Con la velocità di invenzione che la contraddistingue Lughia commenta la nostra beata inquietudine, beata perché consolatoria. L’essere inquieti ci appaga perché apre sempre nuovi orizzonti e mantiene viva la speranza di non essere complici di quello che avviene nostro malgrado.
Paolo Portoghesi
…un percorso quello di Lughia che la vede oggi rapportarsi con tempi e luoghi dove le tracce di vite vissute nella presunzione di ridefinire gli assetti naturali e scandire la storia arrivano a giustificare la sua stessa presenza. Una visitazione dall’alto la sua ad un mondo nel quale contenitore e contenuto interagiscono senza soluzione di continuità ed evolvono sulla base dei reciproci condizionamenti. Città, quelle antropomorfe, dove i corpi umani e quelli abitativi si confondono al pari del reale che si fonde in modo inestricabile con quel virtuale che esso stesso genera.
Giuseppe Salerno
Lughia attraversa con risultati pregevoli, senza per questo privilegiare gli aspetti tecnici, forme espressive diverse per le quali si avvale di modalità e materiali talvolta sorprendenti. Il suo campo d’indagine sono le dimensioni dell’assoluto, quelle dell’eterno e dell’infinito, con le quali pone in rapporto il genere umano costretto in forma di ombre o, come bene lei le definisce, “tracce dell’assenza”. Silhouettes, metafora di un rapido passaggio sulla terra, cariche di memorie ed immerse, silenti, in scenari al cui interno appaiono quasi indifferenti ed estranee.
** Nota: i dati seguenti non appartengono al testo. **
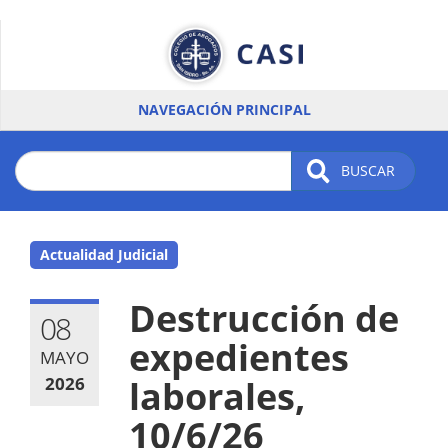
Pasar
al
contenido
principal
NAVEGACIÓN PRINCIPAL
BUSCAR
Actualidad Judicial
Destrucción de
08
expedientes
MAYO
2026
laborales,
10/6/26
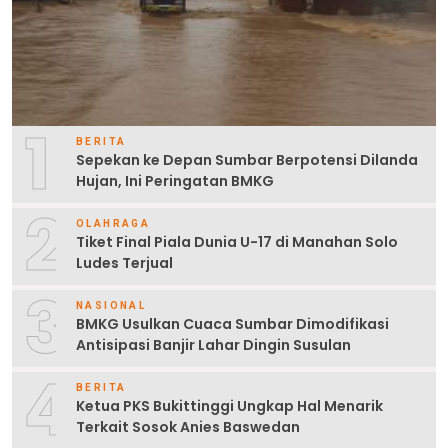
1
BERITA
Sepekan ke Depan Sumbar Berpotensi Dilanda
Hujan, Ini Peringatan BMKG
2
OLAHRAGA
Tiket Final Piala Dunia U-17 di Manahan Solo
Ludes Terjual
3
NASIONAL
BMKG Usulkan Cuaca Sumbar Dimodifikasi
Antisipasi Banjir Lahar Dingin Susulan
4
BERITA
Ketua PKS Bukittinggi Ungkap Hal Menarik
Terkait Sosok Anies Baswedan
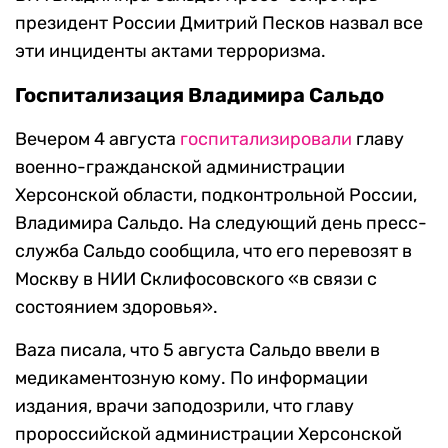
президент России Дмитрий Песков назвал все
эти инциденты актами терроризма.
Госпитализация Владимира Сальдо
Вечером 4 августа
госпитализировали
главу
военно-гражданской администрации
Херсонской области, подконтрольной России,
Владимира Сальдо. На следующий день пресс-
служба Сальдо сообщила, что его перевозят в
Москву в НИИ Склифосовского «в связи с
состоянием здоровья».
Baza писала, что 5 августа Сальдо ввели в
медикаментозную кому. По информации
издания, врачи заподозрили, что главу
пророссийской администрации Херсонской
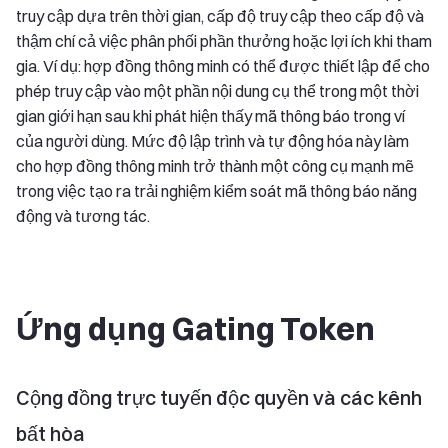
truy cập dựa trên thời gian, cấp độ truy cập theo cấp độ và
thậm chí cả việc phân phối phần thưởng hoặc lợi ích khi tham
gia. Ví dụ: hợp đồng thông minh có thể được thiết lập để cho
phép truy cập vào một phần nội dung cụ thể trong một thời
gian giới hạn sau khi phát hiện thấy mã thông báo trong ví
của người dùng. Mức độ lập trình và tự động hóa này làm
cho hợp đồng thông minh trở thành một công cụ mạnh mẽ
trong việc tạo ra trải nghiệm kiểm soát mã thông báo năng
động và tương tác.
Ứng dụng Gating Token
Cộng đồng trực tuyến độc quyền và các kênh
bất hòa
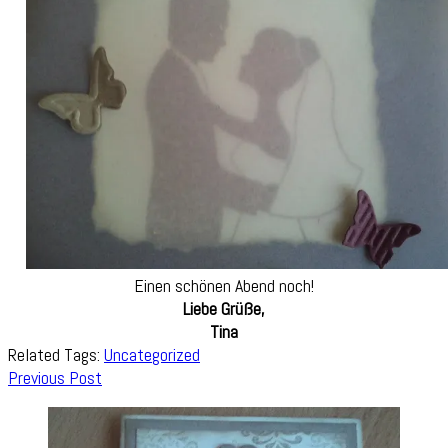
Einen schönen Abend noch!
Liebe Grüße,
Tina
Related Tags:
Uncategorized
Post
Previous Post
Navigation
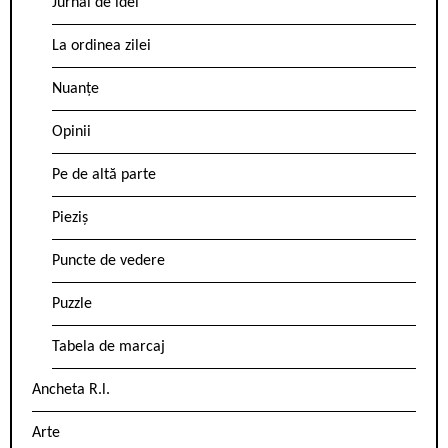
Jurnal de idei
La ordinea zilei
Nuanțe
Opinii
Pe de altă parte
Pieziș
Puncte de vedere
Puzzle
Tabela de marcaj
Ancheta R.l.
Arte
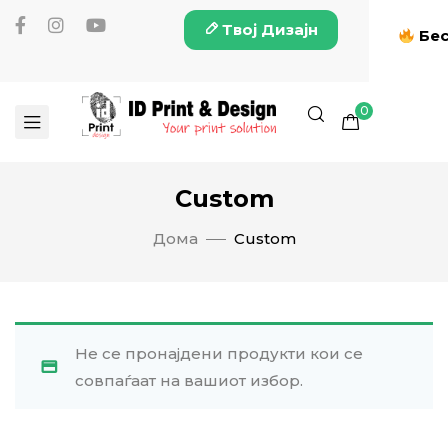
Твој Дизајн
Бес
0
Custom
Дома
Custom
Не се пронајдени продукти кои се
совпаѓаат на вашиот избор.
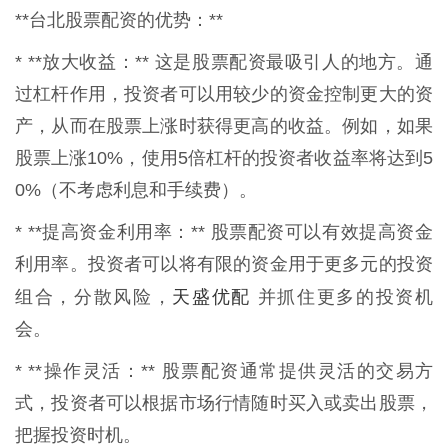
**台北股票配资的优势：**
* **放大收益：** 这是股票配资最吸引人的地方。通
过杠杆作用，投资者可以用较少的资金控制更大的资
产，从而在股票上涨时获得更高的收益。例如，如果
股票上涨10%，使用5倍杠杆的投资者收益率将达到5
0%（不考虑利息和手续费）。
* **提高资金利用率：** 股票配资可以有效提高资金
利用率。投资者可以将有限的资金用于更多元的投资
天盛优配
组合，分散风险，
并抓住更多的投资机
会。
* **操作灵活：** 股票配资通常提供灵活的交易方
式，投资者可以根据市场行情随时买入或卖出股票，
把握投资时机。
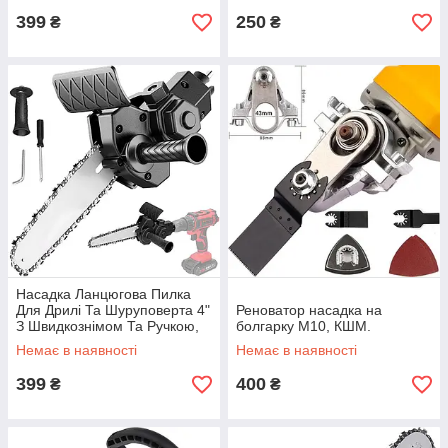
399
250
₴
₴
Насадка Ланцюгова Пилка
Для Дрилі Та Шуруповерта 4"
Реноватор насадка на
З Швидкознімом Та Ручкою,
болгарку М10, КШМ.
ABS+Сталь, Електропила Для
Немає в наявності
Немає в наявності
Дерева, Комплект Із Захис
399
400
₴
₴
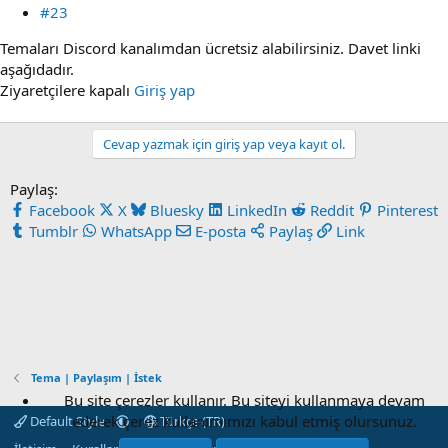
#23
Temaları Discord kanalımdan ücretsiz alabilirsiniz. Davet linki
aşağıdadır.
Ziyaretçilere kapalı
Giriş yap
Cevap yazmak için giriş yap veya kayıt ol.
Paylaş:
Facebook
X
Bluesky
LinkedIn
Reddit
Pinterest
Tumblr
WhatsApp
E-posta
Paylaş
Link
Tema | Paylaşım | İstek
Bu site çerezler kullanır. Bu siteyi kullanmaya devam
ederek çerez kullanımımızı kabul etmiş olursunuz.
Default Style
Türkçe (TR)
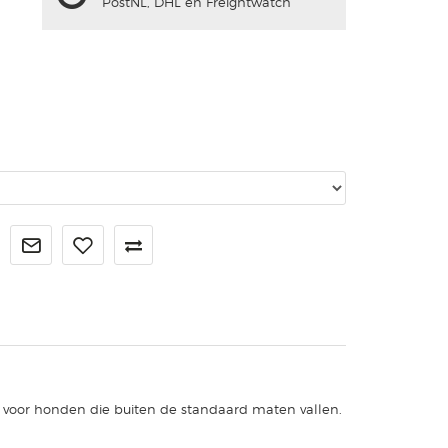
PostNL, DHL en Freightwatch
 voor honden die buiten de standaard maten vallen.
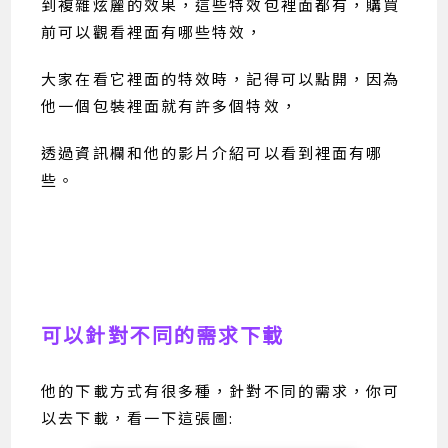
到複雜炫麗的效果，這些特效包裡面都有，購買
前可以觀看裡面有哪些特效，
大家在看它裡面的特效時，記得可以點開，因為
他一個包裝裡面就有許多個特效，
透過資訊欄和他的影片介紹可以看到裡面有哪
些。
可以針對不同的需求下載
他的下載方式有很多種，針對不同的需求，你可
以去下載，看一下這張圖:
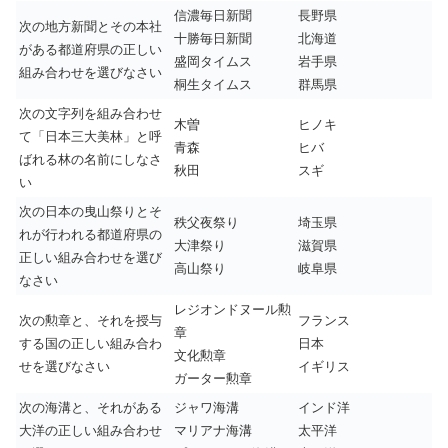
信濃毎日新聞
長野県
次の地方新聞とその本社
十勝毎日新聞
北海道
がある都道府県の正しい
盛岡タイムス
岩手県
組み合わせを選びなさい
桐生タイムス
群馬県
次の文字列を組み合わせ
木曽
ヒノキ
て「日本三大美林」と呼
青森
ヒバ
ばれる林の名前にしなさ
秋田
スギ
い
次の日本の曳山祭りとそ
秩父夜祭り
埼玉県
れが行われる都道府県の
大津祭り
滋賀県
正しい組み合わせを選び
高山祭り
岐阜県
なさい
レジオンドヌール勲
次の勲章と、それを授与
フランス
章
する国の正しい組み合わ
日本
文化勲章
せを選びなさい
イギリス
ガーター勲章
次の海溝と、それがある
ジャワ海溝
インド洋
大洋の正しい組み合わせ
マリアナ海溝
太平洋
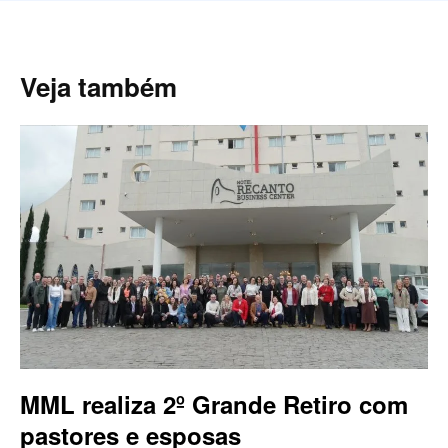
Veja também
MML realiza 2º Grande Retiro com
pastores e esposas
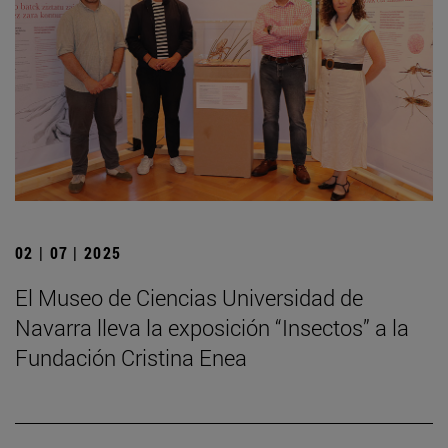
02 | 07 | 2025
El Museo de Ciencias Universidad de
Navarra lleva la exposición “Insectos” a la
Fundación Cristina Enea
Una piccolezza quella umana rispetto all’universo, che traspare in ogni opera dove tutto sembra confluire in un unicum caldo e accogliente.
Con “Antrophomorphic Cities” Lughia pone le sue ombre in rapporto con i tessuti urbani, lungamente contenitori del loro passaggio. Elaborati in bianco e nero e riprodotti su pannelli di alluminio specchiante i grattacieli sembrano assumere sembianze umane o sono piuttosto le tracce dell’assenza a vestirsi di quelle esteriorità di cui l’umanità si è resa artefice.
In “Metropoli” poi il tessuto urbano è sotteso da intrecci di pali e fili in cui scorre l’energia mentre, realizzate con foglie di banana, le “Cattedrali” si elevano in un tendere verso il cielo proprio dell’uomo, nel suo anelito ad essere di collegamento tra terra e cielo.
Un’esposizione, questa di Lughia, che, allestita negli spazi prestigiosi che ospitarono di recente importanti testimonianze dell’arte del ‘400, rende giusto merito ad un’artista contemporanea di sicuro spessore in un mondo sempre più governato dalla caducità.